Material for the task START

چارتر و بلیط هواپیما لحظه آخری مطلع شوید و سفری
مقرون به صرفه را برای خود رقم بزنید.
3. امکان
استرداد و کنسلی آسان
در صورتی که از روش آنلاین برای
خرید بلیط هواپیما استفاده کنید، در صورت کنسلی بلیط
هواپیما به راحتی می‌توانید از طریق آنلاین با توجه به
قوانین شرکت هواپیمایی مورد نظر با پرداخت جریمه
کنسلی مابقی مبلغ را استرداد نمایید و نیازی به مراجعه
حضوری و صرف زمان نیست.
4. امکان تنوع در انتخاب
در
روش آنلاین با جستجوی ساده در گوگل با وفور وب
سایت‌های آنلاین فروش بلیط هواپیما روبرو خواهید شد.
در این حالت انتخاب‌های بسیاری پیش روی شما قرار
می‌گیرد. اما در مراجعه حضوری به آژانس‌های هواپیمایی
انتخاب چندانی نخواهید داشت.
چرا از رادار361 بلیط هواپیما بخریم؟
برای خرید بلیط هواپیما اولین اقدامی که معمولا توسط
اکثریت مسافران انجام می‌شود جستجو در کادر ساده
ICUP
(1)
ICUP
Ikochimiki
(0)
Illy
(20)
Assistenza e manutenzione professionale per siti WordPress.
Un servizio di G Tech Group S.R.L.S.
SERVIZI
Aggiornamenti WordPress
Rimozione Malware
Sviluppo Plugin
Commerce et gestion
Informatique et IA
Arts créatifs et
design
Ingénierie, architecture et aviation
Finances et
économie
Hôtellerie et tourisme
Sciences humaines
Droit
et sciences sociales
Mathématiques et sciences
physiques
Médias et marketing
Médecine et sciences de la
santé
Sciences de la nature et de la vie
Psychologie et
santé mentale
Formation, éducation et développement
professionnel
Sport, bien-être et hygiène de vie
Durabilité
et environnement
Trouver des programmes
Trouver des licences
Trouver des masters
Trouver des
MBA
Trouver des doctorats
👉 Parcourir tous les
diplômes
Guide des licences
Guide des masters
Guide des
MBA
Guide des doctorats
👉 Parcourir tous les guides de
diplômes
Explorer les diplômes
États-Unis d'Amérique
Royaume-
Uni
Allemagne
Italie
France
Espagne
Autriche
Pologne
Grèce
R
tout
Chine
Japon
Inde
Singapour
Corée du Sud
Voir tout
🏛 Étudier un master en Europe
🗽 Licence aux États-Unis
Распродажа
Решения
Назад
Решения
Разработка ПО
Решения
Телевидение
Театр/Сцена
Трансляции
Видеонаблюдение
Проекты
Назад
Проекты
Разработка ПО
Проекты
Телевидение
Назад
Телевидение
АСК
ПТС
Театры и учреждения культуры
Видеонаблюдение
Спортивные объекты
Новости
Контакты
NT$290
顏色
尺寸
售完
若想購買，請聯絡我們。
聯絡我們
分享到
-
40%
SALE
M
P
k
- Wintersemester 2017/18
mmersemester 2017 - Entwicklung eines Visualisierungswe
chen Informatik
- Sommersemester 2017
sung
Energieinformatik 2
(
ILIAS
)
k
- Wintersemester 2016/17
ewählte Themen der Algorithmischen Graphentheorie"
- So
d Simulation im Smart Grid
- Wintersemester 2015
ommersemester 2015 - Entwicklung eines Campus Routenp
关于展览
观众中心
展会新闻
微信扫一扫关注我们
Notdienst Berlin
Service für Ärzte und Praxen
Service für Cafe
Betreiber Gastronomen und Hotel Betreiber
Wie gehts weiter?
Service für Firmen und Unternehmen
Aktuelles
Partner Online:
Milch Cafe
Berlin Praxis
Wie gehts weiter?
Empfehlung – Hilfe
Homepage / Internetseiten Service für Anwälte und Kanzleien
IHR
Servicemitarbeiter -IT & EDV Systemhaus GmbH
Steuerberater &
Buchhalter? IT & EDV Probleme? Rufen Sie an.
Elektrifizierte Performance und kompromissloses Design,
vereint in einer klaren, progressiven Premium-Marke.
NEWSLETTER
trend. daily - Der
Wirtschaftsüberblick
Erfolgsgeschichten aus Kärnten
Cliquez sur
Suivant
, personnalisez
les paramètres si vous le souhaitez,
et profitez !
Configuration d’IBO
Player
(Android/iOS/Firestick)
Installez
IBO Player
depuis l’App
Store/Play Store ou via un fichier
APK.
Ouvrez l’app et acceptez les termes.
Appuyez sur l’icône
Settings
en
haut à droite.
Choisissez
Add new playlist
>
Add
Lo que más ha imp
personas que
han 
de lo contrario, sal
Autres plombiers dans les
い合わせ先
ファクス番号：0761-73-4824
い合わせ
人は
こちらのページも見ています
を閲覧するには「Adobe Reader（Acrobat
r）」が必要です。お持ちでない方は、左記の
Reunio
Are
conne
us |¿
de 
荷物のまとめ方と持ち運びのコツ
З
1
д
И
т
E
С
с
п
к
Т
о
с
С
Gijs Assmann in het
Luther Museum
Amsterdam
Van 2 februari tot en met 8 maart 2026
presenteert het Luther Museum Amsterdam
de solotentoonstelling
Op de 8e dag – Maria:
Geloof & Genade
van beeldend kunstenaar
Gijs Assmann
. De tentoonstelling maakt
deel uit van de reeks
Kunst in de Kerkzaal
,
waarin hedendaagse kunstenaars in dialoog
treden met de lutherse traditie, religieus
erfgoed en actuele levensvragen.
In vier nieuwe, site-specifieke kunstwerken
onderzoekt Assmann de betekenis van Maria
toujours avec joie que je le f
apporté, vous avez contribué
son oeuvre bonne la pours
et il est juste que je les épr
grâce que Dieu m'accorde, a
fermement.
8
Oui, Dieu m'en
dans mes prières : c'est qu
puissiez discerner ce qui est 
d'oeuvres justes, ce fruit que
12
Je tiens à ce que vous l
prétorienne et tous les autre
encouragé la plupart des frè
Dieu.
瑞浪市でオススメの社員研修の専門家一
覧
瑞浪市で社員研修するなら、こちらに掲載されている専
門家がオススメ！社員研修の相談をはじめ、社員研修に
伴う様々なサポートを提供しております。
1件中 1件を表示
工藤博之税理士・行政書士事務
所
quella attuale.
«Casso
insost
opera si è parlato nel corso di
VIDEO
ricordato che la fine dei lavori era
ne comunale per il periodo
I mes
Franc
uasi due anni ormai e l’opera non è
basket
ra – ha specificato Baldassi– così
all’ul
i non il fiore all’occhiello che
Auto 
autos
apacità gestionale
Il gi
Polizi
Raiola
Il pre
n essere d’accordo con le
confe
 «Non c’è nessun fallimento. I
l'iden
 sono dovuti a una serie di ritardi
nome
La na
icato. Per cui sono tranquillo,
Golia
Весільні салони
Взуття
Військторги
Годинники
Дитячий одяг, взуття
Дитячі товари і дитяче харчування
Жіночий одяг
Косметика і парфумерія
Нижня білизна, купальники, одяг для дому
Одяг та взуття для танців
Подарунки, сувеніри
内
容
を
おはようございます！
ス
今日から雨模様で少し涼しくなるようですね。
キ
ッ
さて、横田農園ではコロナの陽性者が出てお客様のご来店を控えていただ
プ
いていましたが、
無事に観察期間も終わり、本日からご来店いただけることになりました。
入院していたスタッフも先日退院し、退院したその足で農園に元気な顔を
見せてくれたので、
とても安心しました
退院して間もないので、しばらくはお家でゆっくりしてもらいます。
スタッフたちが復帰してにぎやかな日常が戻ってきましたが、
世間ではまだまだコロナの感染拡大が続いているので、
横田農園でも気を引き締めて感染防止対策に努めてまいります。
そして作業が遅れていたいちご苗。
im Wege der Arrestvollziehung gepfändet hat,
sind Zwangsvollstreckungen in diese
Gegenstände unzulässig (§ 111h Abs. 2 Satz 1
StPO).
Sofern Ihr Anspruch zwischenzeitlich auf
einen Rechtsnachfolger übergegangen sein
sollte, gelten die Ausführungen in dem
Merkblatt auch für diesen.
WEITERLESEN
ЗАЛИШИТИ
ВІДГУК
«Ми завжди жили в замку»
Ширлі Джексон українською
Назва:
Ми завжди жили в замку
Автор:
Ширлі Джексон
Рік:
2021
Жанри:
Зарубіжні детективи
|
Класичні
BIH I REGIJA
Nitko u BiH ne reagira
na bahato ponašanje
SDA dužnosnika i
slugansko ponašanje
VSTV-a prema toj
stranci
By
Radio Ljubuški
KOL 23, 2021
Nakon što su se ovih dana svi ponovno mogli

Material for the task END

_The task_
Copy every line of the records above that contains "замку".

_Response to this exercise_
«Ми завжди жили в замку»
Ми завжди жили в замку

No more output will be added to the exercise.